# How would I achieve this edit?



## cruelworld (Mar 8, 2015)

I don't even know if this is possible in lightroom. But if you could tell me how to do it I would be forever grateful!! Thank you


----------



## Roelof Moorlag (Mar 8, 2015)

The white eyes you mean?
Roelof


----------



## Nogo (Mar 9, 2015)

The image is too small to really tell what you are asking.  I am assuming you are asking about the white eyes.

You can make the eyeballs white in Lightroom but truthfully it would be much easier to do in a pixel level editor.  Plus, it is not going to look as good done in Lightroom as it would with just about any regular editor.  Lightroom is just not made to make those types of changes.

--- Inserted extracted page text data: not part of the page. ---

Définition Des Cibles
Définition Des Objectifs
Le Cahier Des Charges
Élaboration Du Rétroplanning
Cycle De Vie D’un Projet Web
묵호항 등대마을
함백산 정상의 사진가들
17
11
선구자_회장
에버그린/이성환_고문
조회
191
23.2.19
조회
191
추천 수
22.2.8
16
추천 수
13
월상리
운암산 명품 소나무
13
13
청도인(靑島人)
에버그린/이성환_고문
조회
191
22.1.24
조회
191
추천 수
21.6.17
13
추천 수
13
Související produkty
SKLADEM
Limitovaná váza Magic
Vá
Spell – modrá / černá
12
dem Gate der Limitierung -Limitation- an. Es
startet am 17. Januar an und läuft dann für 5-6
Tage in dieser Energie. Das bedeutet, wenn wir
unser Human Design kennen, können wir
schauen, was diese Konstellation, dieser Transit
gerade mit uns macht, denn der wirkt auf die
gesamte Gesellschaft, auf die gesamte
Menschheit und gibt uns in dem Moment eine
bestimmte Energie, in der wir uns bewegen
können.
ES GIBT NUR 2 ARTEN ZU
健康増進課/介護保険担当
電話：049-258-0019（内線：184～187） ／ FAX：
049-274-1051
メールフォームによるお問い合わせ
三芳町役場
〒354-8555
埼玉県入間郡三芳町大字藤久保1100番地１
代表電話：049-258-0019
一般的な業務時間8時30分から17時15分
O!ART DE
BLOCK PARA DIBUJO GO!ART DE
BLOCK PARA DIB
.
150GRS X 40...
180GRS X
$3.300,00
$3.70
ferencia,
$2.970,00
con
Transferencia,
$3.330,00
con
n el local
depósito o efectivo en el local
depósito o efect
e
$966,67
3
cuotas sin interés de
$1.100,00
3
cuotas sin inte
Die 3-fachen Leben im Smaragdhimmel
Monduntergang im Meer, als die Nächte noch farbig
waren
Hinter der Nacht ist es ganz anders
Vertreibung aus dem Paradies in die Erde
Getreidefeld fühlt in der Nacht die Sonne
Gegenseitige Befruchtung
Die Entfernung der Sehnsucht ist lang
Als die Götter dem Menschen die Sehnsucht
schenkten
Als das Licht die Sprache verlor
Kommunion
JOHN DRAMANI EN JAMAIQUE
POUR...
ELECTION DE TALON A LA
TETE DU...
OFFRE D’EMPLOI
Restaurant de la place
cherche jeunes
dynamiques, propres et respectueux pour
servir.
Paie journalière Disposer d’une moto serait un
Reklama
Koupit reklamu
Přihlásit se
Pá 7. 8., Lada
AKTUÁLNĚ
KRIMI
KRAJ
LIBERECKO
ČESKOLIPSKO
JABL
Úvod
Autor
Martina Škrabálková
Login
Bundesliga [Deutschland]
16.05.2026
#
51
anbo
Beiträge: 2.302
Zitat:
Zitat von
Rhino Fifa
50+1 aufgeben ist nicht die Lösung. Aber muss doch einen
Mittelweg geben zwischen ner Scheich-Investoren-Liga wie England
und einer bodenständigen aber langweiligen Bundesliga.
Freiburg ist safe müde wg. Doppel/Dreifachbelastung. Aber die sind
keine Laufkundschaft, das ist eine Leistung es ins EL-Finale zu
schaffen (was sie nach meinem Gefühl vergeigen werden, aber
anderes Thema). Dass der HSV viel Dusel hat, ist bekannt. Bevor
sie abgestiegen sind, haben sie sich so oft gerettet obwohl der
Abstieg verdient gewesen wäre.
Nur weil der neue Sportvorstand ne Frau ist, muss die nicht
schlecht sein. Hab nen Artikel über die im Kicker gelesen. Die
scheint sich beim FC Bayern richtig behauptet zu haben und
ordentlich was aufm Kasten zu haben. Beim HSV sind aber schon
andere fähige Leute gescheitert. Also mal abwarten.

But if you must try it for yourself; how you would have to do it is with the spot removal tool.  Zoom in real close, 1:1 or even 3:1.  Paint the part of the eye you want white real carefully.  Then zoom out by using the Control - (Control and minus sign simultaneously.)  Move the source spot the spot removal tool makes so that it is covered with the white from the T-shirt lower down in the photo.  Then play with the sliders of the spot removal tool until it looks the best as you can get it.  If you can get it acceptable, great.  If not, try to adjust the spot with the adjustment brush.  Can't really tell you what will have to be done, you will just have to experiment.

If that doesn't work, then download a regular editor.  There are many that have a free 30 day trail and some that are quite low priced anyway.  Lightroom can make the eyeballs white, but a regular editor, even a real cheap one, will do a much better job.


----------